To make sure it wasn't a problem with the header name, I explicitly set CSRF_HEADER_NAME to the default value in my Django settings file. I've also tried sending an empty String in the body, and getting a csrf token with get_token(request) which I include in the LoginRequestBody object, like would be included with a html form, to the same result. The browser login page works fine, it's just the requests from the app getting this. I could obviously use @crsf_exempt on the view, but as it's still accessible from a browser wouldn't this be a security concern? Any help appreciated.
ViewModel.kt:
fun getLogin() { viewModelScope.launch { try { val response = CheckInApi.retrofitService.getLoggedIn() val body = response.body() ?: LoginResponse() if (response.code() == 200 ) { if (body.result == "LOGGED IN") { _uiState.update { currentState -> currentState.copy(result = AuthenticationState.SUCCESS)} } else if (body.result == "NOT LOGGED IN") { val cookies = response.headers().get("Set-Cookie") val csrfCookieHeader = cookies?.substring(10,42) ?: "No cookie" _uiState.update { currentState -> currentState.copy(result = AuthenticationState.LOGIN_REQUIRED,csrfCookieHeader = csrfCookieHeader)} } } } catch (e: IOException) { Log.d(TAG, e.toString()) } } } fun postLogin() { viewModelScope.launch { val loginRequestBody = LoginRequestBody(_uiState.value.username, _uiState.value.password) try { val result = CheckInApi.retrofitService.requestLogin( uiState.value.csrfCookieHeader, loginRequestBody) } catch (e: IOException) { Log.d(TAG, e.toString()) } } }
CheckInApiService.kt:
private val retrofit = Retrofit.Builder() .addConverterFactory(ScalarsConverterFactory.create()) .addConverterFactory(GsonConverterFactory.create()) .baseUrl(BASE_URL) .build() interface CheckInApiService { @POST("phone/login/") suspend fun requestLogin(@Header("X-CSRFToken") token : String, @Body loginBody : LoginRequestBody): Response<String> @GET("phone/login/") suspend fun getLoggedIn(): Response<LoginResponse> } object CheckInApi { val retrofitService : CheckInApiService by lazy { retrofit.create(CheckInApiService::class.java) } }
views.py:
@ensure_csrf_cookie def login(request): if request.method not in ["GET", "POST"]: return HttpResponseNotAllowed(["GET", "POST"]) if request.user.is_authenticated: return HttpResponse("LOGGED IN") if request.method == "GET": response = { "result" : "NOT LOGGED IN" } return JsonResponse(response) else: # Log user in pass
You’re getting a 403 because Django CSRF needs two things, not just the header:
The X-CSRFToken header
The csrftoken cookie
Right now you’re only sending the header. Django checks that the token in the header matches the one in the cookie. If the cookie isn’t there → 403.
Browsers automatically:
store cookies from the GET response
send them back on POST
Your Android app doesn’t do that unless you explicitly handle cookies.
This part:
val csrfCookieHeader = cookies?.substring(10,42)

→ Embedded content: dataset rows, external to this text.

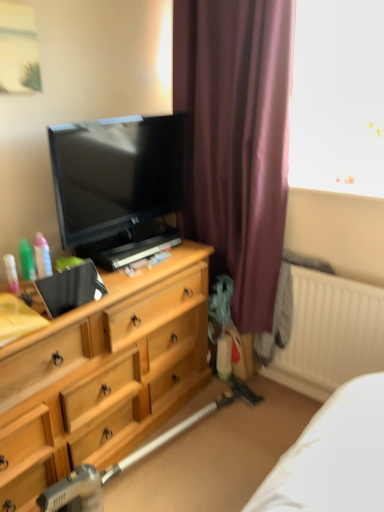 Question: Considering the relative positions of purple fabric curtain at center and translucent plastic spray bottle at left, which is counted as the 1th toiletry, starting from the left, in the image provided, is purple fabric curtain at center to the left or to the right of translucent plastic spray bottle at left, which is counted as the 1th toiletry, starting from the left,?

Choices:
 (A) left
 (B) right

Answer: (B)

Question: Based on their sizes in the image, would you say purple fabric curtain at center is bigger or smaller than translucent plastic spray bottle at left, the 3th toiletry when ordered from right to left?

Choices:
 (A) big
 (B) small

Answer: (A)

Question: Which object is the farthest from the matte black tv at left?

Choices:
 (A) white ribbed radiator at right
 (B) translucent plastic bottles at left, arranged as the 3th toiletry when viewed from the left
 (C) metallic silver vacuum cleaner at lower center
 (D) purple fabric curtain at center
 (E) wooden chest of drawers at left

Answer: (C)

Question: Which object is positioned closest to the metallic silver vacuum cleaner at lower center?

Choices:
 (A) white ribbed radiator at right
 (B) wooden chest of drawers at left
 (C) translucent plastic bottles at left, the first toiletry from the right
 (D) translucent plastic spray bottle at left, the 3th toiletry when ordered from right to left
 (E) purple fabric curtain at center

Answer: (B)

You’re not actually storing/sending the cookie properly. You’re just slicing a string.
Extract the CSRF token properly from Set-Cookie
Send:
header: X-CSRFToken
header: Cookie: csrftoken=...
Update your API:
@POST("phone/login/")
suspend fun requestLogin(
@Header("X-CSRFToken") token: String,
@Header("Cookie") cookie: String,
@Body loginBody: LoginRequestBody
): Response<String>
Then send it like:
val csrfToken = ... // extract properly
val cookie = "csrftoken=$csrfToken"
CheckInApi.retrofitService.requestLogin(
csrfToken,
cookie,
loginRequestBody
)
Cookie name must be exactly csrftoken
Header must be X-CSRFToken
Both values must match
csrf_exemptDon’t use it here. For login endpoints, that’s a bad idea.